Requirement: Could you copy the records below exactly, keeping none of the images?
*** Supplied data ***
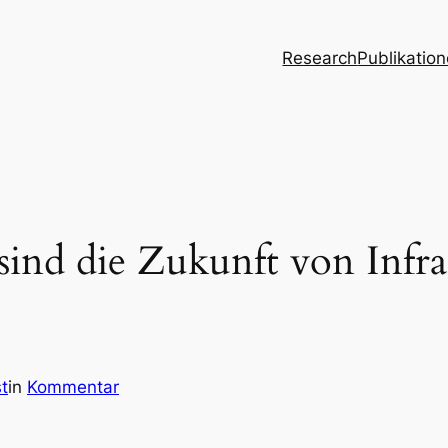
Research
Publikatio
ind die Zukunft von Infra
t
in
Kommentar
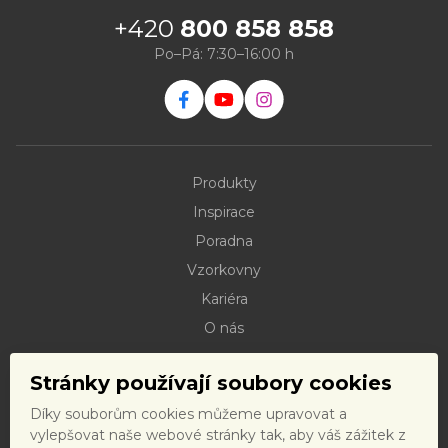
+420
800 858 858
Po–Pá: 7:30–16:00 h
Produkty
Inspirace
Poradna
Vzorkovny
Kariéra
O nás
Kontakty
Stránky používají soubory cookies
Dokumenty ke stažení
Díky souborům cookies můžeme upravovat a
Doprava
vylepšovat naše webové stránky tak, aby váš zážitek z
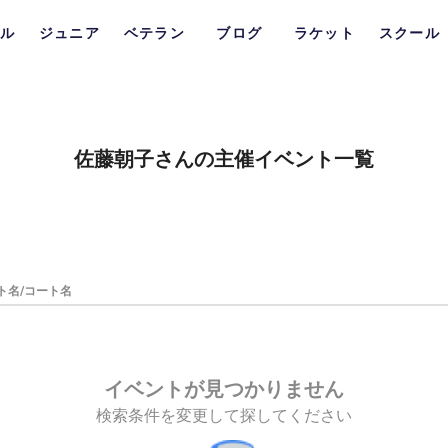
ル
ジュニア
ベテラン
ブログ
ラケット
スクール
佐藤朝子さんの主催イベント一覧
ト名/コート名
イベントが見つかりません
検索条件を変更して探してください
*** End of Supplied data ***
Exercise result:
Research
Publikatio
ind die Zukunft von Infra
t
in
Kommentar
+420
800 858 858
Po–Pá: 7:30–16:00 h
Produkty
Inspirace
Poradna
Vzorkovny
Kariéra
O nás
Kontakty
Stránky používají soubory cookies
Dokumenty ke stažení
Díky souborům cookies můžeme upravovat a
Doprava
vylepšovat naše webové stránky tak, aby váš zážitek z
ル
ジュニア
ベテラン
ブログ
ラケット
スクール
佐藤朝子さんの主催イベント一覧
ト名/コート名
イベントが見つかりません
検索条件を変更して探してください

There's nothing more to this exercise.